**Work item**. Starting at the line that contains "WEEKOVERZICHT" and ending at the line that contains "assortiment", the lines below are to be given again exactly, with nothing added.

**Records to use**.
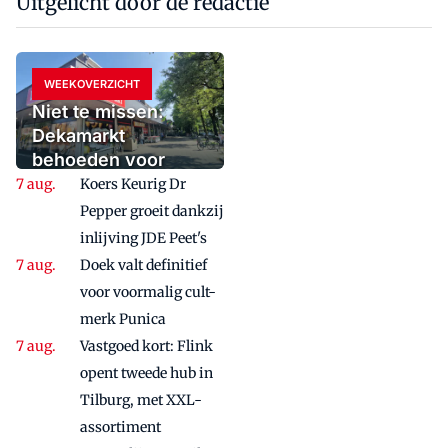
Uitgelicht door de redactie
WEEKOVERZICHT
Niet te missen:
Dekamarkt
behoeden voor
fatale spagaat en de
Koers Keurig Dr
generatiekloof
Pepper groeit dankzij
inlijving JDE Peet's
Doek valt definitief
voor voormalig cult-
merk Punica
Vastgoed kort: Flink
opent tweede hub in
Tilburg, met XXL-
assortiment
---
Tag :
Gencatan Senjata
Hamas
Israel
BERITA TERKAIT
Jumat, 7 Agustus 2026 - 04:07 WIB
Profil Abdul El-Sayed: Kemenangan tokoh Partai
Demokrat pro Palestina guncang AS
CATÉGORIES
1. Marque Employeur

**Exercise result**.
WEEKOVERZICHT
Niet te missen:
Dekamarkt
behoeden voor
fatale spagaat en de
Koers Keurig Dr
generatiekloof
Pepper groeit dankzij
inlijving JDE Peet's
Doek valt definitief
voor voormalig cult-
merk Punica
Vastgoed kort: Flink
opent tweede hub in
Tilburg, met XXL-
assortiment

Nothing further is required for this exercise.